18 Epidemiologi malaria adalah ilmu yang mempelajari faktor-faktor yang menentukan distribusi malaria pada masyarakat dan memanfaatkan pengetahuan tersebut untuk menanggulangi penyakit tersebut. Setelah ditemukannya insektisida DDT dalam tahun 1936-1939 maka pada tahun 1955-1969 diintensifkan. Namun usaha tersebut hanya berhasil disebagian belahan dunia. Terbatasnya pengetahuan mengenai biologi parasit, vektor, ekologi manusia dan lingkungan menjadi hambatan untuk menanggulangi malaria Harijanto, 2009.Pendekatan epidemiologi malaria menggunakan interaksi antara tiga faktor: Host penjamu, agens plasmodium, dan environment lingkungan.
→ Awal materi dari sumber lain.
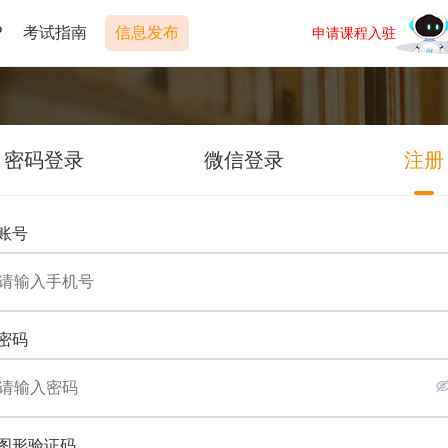
P
考试指南
信息发布
申请课程入驻
密码登录
微信登录
注册
账号
密码
图形验证码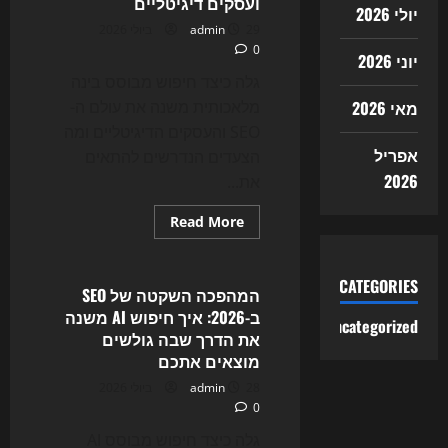
ועסקים דיגיטליים
לחשוב
יולי 2026
יותר
29 ביולי 2026
admin
מ-
SEO
0
יוני 2026
גלה כיצד חיפוש מבוסס בינה
מלאכותית משנה את עולם ה-
מאי 2026
SEO והעסקים הדיגיטליים ומה
אפריל
הצעדים הנדרשים להתאים
2026
את...
Read
Read More
more
Uncategorized
about
איך
חיפוש
CATEGORIES
ה-
המהפכה השקטה של SEO
AI
ב-2026: איך חיפוש AI משנה
משנה
Uncategorized
את
את הדרך שבה גולשים
כללי
מוצאים אתכם
המשחק
ב-2026
28 ביולי 2026
admin
—
ומה
0
זה
אומר
גלה כיצד חיפוש מבוסס AI
ל-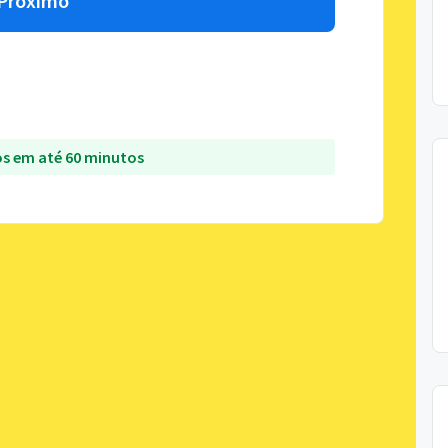
Próximo
s em até 60 minutos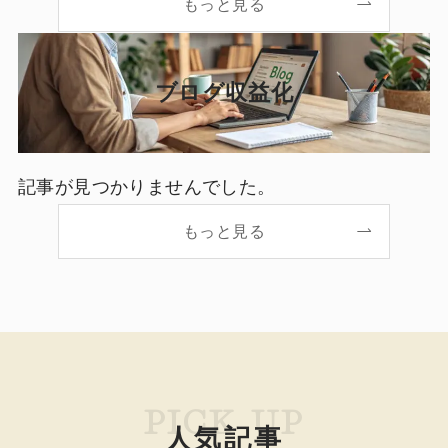
もっと見る
ブログ収益化
記事が見つかりませんでした。
もっと見る
PICK UP
人気記事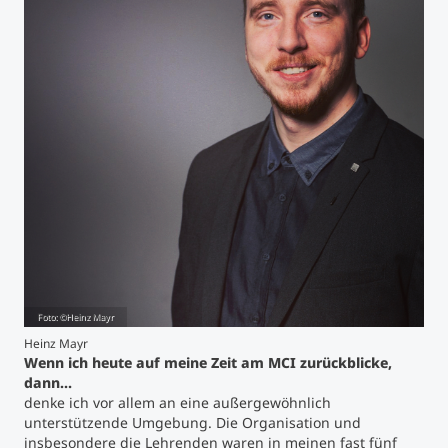
Studienberatung
Executive Education Finder
Foto: ©Heinz Mayr
Heinz Mayr
Wenn ich heute auf meine Zeit am MCI zurückblicke,
dann…
denke ich vor allem an eine außergewöhnlich
unterstützende Umgebung. Die Organisation und
insbesondere die Lehrenden waren in meinen fast fünf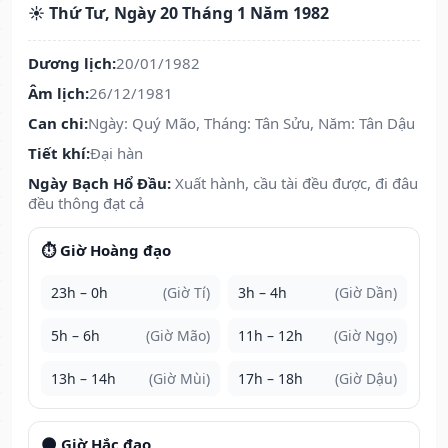
☀️ Thứ Tư, Ngày 20 Tháng 1 Năm 1982
Dương lịch:
20/01/1982
Âm lịch:
26/12/1981
Can chi:
Ngày: Quý Mão, Tháng: Tân Sửu, Năm: Tân Dậu
Tiết khí:
Đại hàn
Ngày Bạch Hổ Đầu:
Xuất hành, cầu tài đều được, đi đâu
đều thông đạt cả
⏱️ Giờ Hoàng đạo
23h – 0h
(Giờ Tí)
3h – 4h
(Giờ Dần)
5h – 6h
(Giờ Mão)
11h – 12h
(Giờ Ngọ)
13h – 14h
(Giờ Mùi)
17h – 18h
(Giờ Dậu)
🌑 Giờ Hắc đạo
Host terbagi atas dua bagian yakni host definitif yaitu nyamuk Anopheles betina sebagai vektor, dan host intermediated, yakni manusia. Faktor-faktor yang memengaruhi host intermediated adalah usia, jenis kelamin, ras, sosial, status, riwayat penyakit sebelumnya, cara hidup, hereditas atau keturunan, status gizi, dan tingkat imunitas. Faktor tersebut penting diketahui karena memengaruhi risiko untuk terpajan oleh sumber penyakit atau penyakit Sorontou, 2013.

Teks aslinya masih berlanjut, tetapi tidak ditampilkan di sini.